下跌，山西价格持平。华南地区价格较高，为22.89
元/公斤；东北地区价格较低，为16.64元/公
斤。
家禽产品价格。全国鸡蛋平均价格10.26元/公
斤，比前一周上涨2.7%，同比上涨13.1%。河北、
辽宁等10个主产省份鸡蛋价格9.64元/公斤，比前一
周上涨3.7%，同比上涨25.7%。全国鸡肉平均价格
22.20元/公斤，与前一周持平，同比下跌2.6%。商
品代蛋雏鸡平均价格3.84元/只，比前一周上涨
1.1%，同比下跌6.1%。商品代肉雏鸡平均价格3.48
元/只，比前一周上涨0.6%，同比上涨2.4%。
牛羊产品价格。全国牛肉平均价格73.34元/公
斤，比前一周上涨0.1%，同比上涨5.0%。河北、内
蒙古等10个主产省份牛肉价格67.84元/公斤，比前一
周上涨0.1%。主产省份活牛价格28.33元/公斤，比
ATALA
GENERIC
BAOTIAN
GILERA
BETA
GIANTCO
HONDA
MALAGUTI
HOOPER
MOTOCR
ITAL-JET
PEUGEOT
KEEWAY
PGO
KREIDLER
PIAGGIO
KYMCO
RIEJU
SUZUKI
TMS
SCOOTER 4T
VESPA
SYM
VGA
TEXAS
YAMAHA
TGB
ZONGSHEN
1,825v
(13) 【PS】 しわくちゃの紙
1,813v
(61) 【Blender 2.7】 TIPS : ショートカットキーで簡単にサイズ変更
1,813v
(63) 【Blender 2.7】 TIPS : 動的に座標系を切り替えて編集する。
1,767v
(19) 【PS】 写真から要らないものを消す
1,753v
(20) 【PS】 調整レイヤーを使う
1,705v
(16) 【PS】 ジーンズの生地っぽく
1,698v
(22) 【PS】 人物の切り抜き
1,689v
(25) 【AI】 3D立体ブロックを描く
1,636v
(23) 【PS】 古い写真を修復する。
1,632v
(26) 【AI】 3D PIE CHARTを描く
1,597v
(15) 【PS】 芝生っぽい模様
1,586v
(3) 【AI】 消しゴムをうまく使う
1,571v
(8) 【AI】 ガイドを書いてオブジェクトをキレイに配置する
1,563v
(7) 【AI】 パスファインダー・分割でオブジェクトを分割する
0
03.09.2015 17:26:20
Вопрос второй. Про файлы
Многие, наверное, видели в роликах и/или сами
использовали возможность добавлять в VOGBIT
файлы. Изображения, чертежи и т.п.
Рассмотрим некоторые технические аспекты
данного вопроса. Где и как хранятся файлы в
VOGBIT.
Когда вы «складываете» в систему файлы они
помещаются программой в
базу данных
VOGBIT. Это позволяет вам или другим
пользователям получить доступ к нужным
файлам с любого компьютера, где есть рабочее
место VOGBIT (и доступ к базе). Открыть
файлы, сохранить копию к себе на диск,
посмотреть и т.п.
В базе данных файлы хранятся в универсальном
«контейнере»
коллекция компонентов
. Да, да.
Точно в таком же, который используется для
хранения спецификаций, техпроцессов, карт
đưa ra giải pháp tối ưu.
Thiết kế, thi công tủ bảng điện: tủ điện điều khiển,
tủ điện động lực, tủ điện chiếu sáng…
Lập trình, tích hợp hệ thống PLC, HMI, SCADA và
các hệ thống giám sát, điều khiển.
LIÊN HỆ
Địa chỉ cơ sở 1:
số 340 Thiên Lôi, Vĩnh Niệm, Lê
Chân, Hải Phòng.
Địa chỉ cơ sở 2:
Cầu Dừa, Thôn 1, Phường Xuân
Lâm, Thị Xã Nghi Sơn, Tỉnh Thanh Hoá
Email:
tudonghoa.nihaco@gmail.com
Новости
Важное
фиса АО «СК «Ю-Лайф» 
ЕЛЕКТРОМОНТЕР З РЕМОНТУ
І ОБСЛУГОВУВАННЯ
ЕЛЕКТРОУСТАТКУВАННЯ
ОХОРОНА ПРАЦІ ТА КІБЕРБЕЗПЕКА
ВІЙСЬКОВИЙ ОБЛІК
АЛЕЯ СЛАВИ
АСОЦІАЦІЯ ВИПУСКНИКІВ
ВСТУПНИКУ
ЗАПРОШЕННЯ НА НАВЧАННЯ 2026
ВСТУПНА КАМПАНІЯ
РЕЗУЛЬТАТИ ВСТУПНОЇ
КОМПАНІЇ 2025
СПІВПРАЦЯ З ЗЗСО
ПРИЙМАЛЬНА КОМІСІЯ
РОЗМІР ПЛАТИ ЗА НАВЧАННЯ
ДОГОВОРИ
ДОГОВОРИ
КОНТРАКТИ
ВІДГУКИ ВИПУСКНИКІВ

######

Task to carry out
Transcribe the data in full, matching every line exactly.

Response for this exercise
下跌，山西价格持平。华南地区价格较高，为22.89
元/公斤；东北地区价格较低，为16.64元/公
斤。
家禽产品价格。全国鸡蛋平均价格10.26元/公
斤，比前一周上涨2.7%，同比上涨13.1%。河北、
辽宁等10个主产省份鸡蛋价格9.64元/公斤，比前一
周上涨3.7%，同比上涨25.7%。全国鸡肉平均价格
22.20元/公斤，与前一周持平，同比下跌2.6%。商
品代蛋雏鸡平均价格3.84元/只，比前一周上涨
1.1%，同比下跌6.1%。商品代肉雏鸡平均价格3.48
元/只，比前一周上涨0.6%，同比上涨2.4%。
牛羊产品价格。全国牛肉平均价格73.34元/公
斤，比前一周上涨0.1%，同比上涨5.0%。河北、内
蒙古等10个主产省份牛肉价格67.84元/公斤，比前一
周上涨0.1%。主产省份活牛价格28.33元/公斤，比
ATALA
GENERIC
BAOTIAN
GILERA
BETA
GIANTCO
HONDA
MALAGUTI
HOOPER
MOTOCR
ITAL-JET
PEUGEOT
KEEWAY
PGO
KREIDLER
PIAGGIO
KYMCO
RIEJU
SUZUKI
TMS
SCOOTER 4T
VESPA
SYM
VGA
TEXAS
YAMAHA
TGB
ZONGSHEN
1,825v
(13) 【PS】 しわくちゃの紙
1,813v
(61) 【Blender 2.7】 TIPS : ショートカットキーで簡単にサイズ変更
1,813v
(63) 【Blender 2.7】 TIPS : 動的に座標系を切り替えて編集する。
1,767v
(19) 【PS】 写真から要らないものを消す
1,753v
(20) 【PS】 調整レイヤーを使う
1,705v
(16) 【PS】 ジーンズの生地っぽく
1,698v
(22) 【PS】 人物の切り抜き
1,689v
(25) 【AI】 3D立体ブロックを描く
1,636v
(23) 【PS】 古い写真を修復する。
1,632v
(26) 【AI】 3D PIE CHARTを描く
1,597v
(15) 【PS】 芝生っぽい模様
1,586v
(3) 【AI】 消しゴムをうまく使う
1,571v
(8) 【AI】 ガイドを書いてオブジェクトをキレイに配置する
1,563v
(7) 【AI】 パスファインダー・分割でオブジェクトを分割する
0
03.09.2015 17:26:20
Вопрос второй. Про файлы
Многие, наверное, видели в роликах и/или сами
использовали возможность добавлять в VOGBIT
файлы. Изображения, чертежи и т.п.
Рассмотрим некоторые технические аспекты
данного вопроса. Где и как хранятся файлы в
VOGBIT.
Когда вы «складываете» в систему файлы они
помещаются программой в
базу данных
VOGBIT. Это позволяет вам или другим
пользователям получить доступ к нужным
файлам с любого компьютера, где есть рабочее
место VOGBIT (и доступ к базе). Открыть
файлы, сохранить копию к себе на диск,
посмотреть и т.п.
В базе данных файлы хранятся в универсальном
«контейнере»
коллекция компонентов
. Да, да.
Точно в таком же, который используется для
хранения спецификаций, техпроцессов, карт
đưa ra giải pháp tối ưu.
Thiết kế, thi công tủ bảng điện: tủ điện điều khiển,
tủ điện động lực, tủ điện chiếu sáng…
Lập trình, tích hợp hệ thống PLC, HMI, SCADA và
các hệ thống giám sát, điều khiển.
LIÊN HỆ
Địa chỉ cơ sở 1:
số 340 Thiên Lôi, Vĩnh Niệm, Lê
Chân, Hải Phòng.
Địa chỉ cơ sở 2:
Cầu Dừa, Thôn 1, Phường Xuân
Lâm, Thị Xã Nghi Sơn, Tỉnh Thanh Hoá
Email:
tudonghoa.nihaco@gmail.com
Новости
Важное
фиса АО «СК «Ю-Лайф» 
ЕЛЕКТРОМОНТЕР З РЕМОНТУ
І ОБСЛУГОВУВАННЯ
ЕЛЕКТРОУСТАТКУВАННЯ
ОХОРОНА ПРАЦІ ТА КІБЕРБЕЗПЕКА
ВІЙСЬКОВИЙ ОБЛІК
АЛЕЯ СЛАВИ
АСОЦІАЦІЯ ВИПУСКНИКІВ
ВСТУПНИКУ
ЗАПРОШЕННЯ НА НАВЧАННЯ 2026
ВСТУПНА КАМПАНІЯ
РЕЗУЛЬТАТИ ВСТУПНОЇ
КОМПАНІЇ 2025
СПІВПРАЦЯ З ЗЗСО
ПРИЙМАЛЬНА КОМІСІЯ
РОЗМІР ПЛАТИ ЗА НАВЧАННЯ
ДОГОВОРИ
ДОГОВОРИ
КОНТРАКТИ
ВІДГУКИ ВИПУСКНИКІВ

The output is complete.